BRIEF:
Exactly what is written in the records below should be returned, minus the images.

^^^^^^^^^^^^^^^^

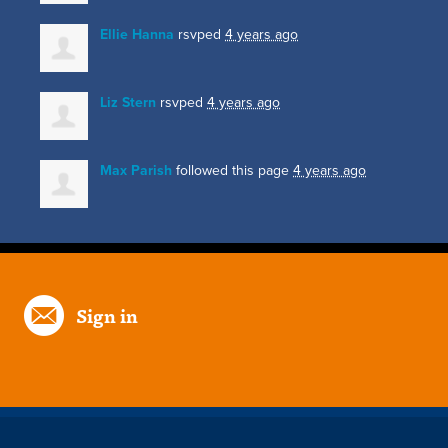
Ellie Hanna
rsvped
4 years ago
Liz Stern
rsvped
4 years ago
Max Parish
followed this page
4 years ago
Sign in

^^^^^^^^^^^^^^^^

SOLUTION TO THIS TASK:
Ellie Hanna
rsvped
4 years ago
Liz Stern
rsvped
4 years ago
Max Parish
followed this page
4 years ago
Sign in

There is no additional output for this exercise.